Essa é uma das histórias mais contraintuitivas de produto já registradas — e uma das mais importantes para qualquer empreendedor.
A Origem: um jogo chamado Glitch (e um fracasso anunciado)
Stewart Butterfield (o fundador) estava tentando criar um MMORPG chamado Glitch.
O jogo era criativo, ambicioso, visualmente marcante — e um desastre financeiro.
A equipe queimava dinheiro, não conseguia tração e tomava decisões de pivô cada vez mais dolorosas.
Mas havia uma coisa que funcionava muito bem:
a comunicação interna da equipe.
Como o jogo era complexo, eles criaram sua própria ferramenta para alinhar:
- assets de arte
- diálogos
- scripts
- debug
- releases
- notas de sprint
- conversas aleatórias
Era uma ferramenta tão “secundária” que eles quase riram da ideia de transformá-la em produto.
Mas… havia algo ali.
Curiosidade técnica: o Slack nasceu para resolver caos, não para ser bonito
A ferramenta interna não tinha pretensões estéticas.
Era um sistema de logs organizado, com:
- histórico completo
- busca global
- canais por tópicos
- upload de arquivos
- marcação de mensagens
- integração com bots para tarefas automáticas
Tudo isso nasceu antes do Slack ser Slack, apenas para ajudar uma equipe falhando a sobreviver.
E aqui vem a curiosidade técnica mais forte:
O primeiro “MVP” do Slack era basicamente um sistema de logging estilizado. Mas isso resolvia caos melhor que qualquer concorrente da época.
O Pivô: quando o produto secundário se mostra mais valioso que o produto principal
Quando Glitch finalmente quebrou, a equipe estava devastada.
Mas Stewart Butterfield era experiente o suficiente para perceber um padrão:
- jogadores não amavam o jogo
- investidores não amavam o jogo
- mas a equipe amava a ferramenta que eles mesmos criaram
E mais:
quando começaram a mostrar a ferramenta para amigos empreendedores, ouviram sempre o mesmo:
“Cara… isso aqui resolve um inferno do meu time.”
O “produto secundário” ficou tão óbvio, tão inevitável, que o pivô aconteceu por gravidade.
Nasce o Slack.
A Explosão: crescimento absurdo e adoção viral nos times
O Slack não cresceu como um SaaS tradicional.
Ele cresceu como fogo em mato seco:
- a partir de equipes pequenas
- com expansão horizontal
- viralidade interna (um convida outro)
- retenção altíssima
- substituição de e-mails como padrão
- integrações com tudo
- simplicidade que fazia parecer “mágico”
Em dois anos, se tornou:
- o app corporativo que mais cresceu na história do Vale do Silício
- adotado por mais de 8 milhões de usuários ativos
- com tickets médios altos por empresa
- e aquisição pela Salesforce por US$ 27,7 bilhões
Tudo isso nasceu de… um jogo falido.
Lições de Produto para Empreendedores
Esse é um dos casos mais preciosos para quem constrói produto.
E a principal lição é simples — e brutal:
1. Nem sempre o seu “produto principal” é seu produto real.
O mercado decide o que é valioso, não você.
2. O que as pessoas usam espontaneamente é mais importante do que o que elas dizem que querem.
O time do Glitch usava o Slack-like compulsivamente.
O jogo?

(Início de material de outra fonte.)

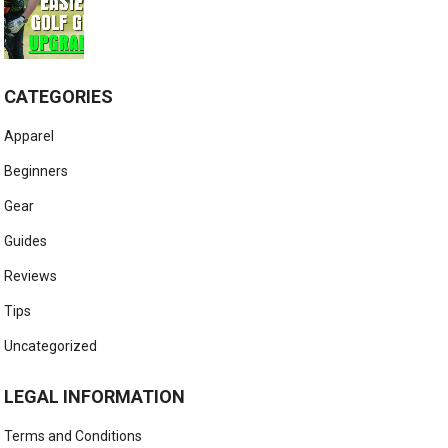
CATEGORIES
Apparel
Beginners
Gear
Guides
Reviews
Tips
Uncategorized
LEGAL INFORMATION
Terms and Conditions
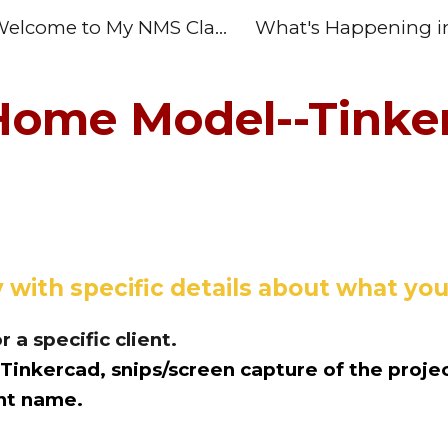
Welcome to My NMS Class Home Page
ip to main content
Skip to navigat
Home Model--Tinke
 with specific details about what y
r a specific client.
inkercad, snips/screen capture of the projec
ent name.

Nem tanto.
3. Ferramentas internas são minas de ouro.
Muita inovação de verdade nasce do backstage, não do palco.
4. Pivô não é derrota — é inteligência contextual.
Ignorar o sucesso do secundário, isso sim é derrota.
5. O melhor produto é aquele que resolve um problema que ninguém estava resolvendo direito.
Não é glamour.
É utilidade pura.
Visão Empreendedora: como aplicar isso hoje
Se você é founder, PM, líder de startup ou executivo, faça essas perguntas:
- Que ferramenta interna minha equipe AMA?
- Que fluxo a gente criou para resolver um problema que o mercado não percebe?
- Que “gambiarra interna” já virou essencial?
- O que funciona melhor do que qualquer solução externa — mesmo sem querer?
- O que meus funcionários usam mesmo quando eu não mando?
Essas perguntas revelam oportunidades gigantes.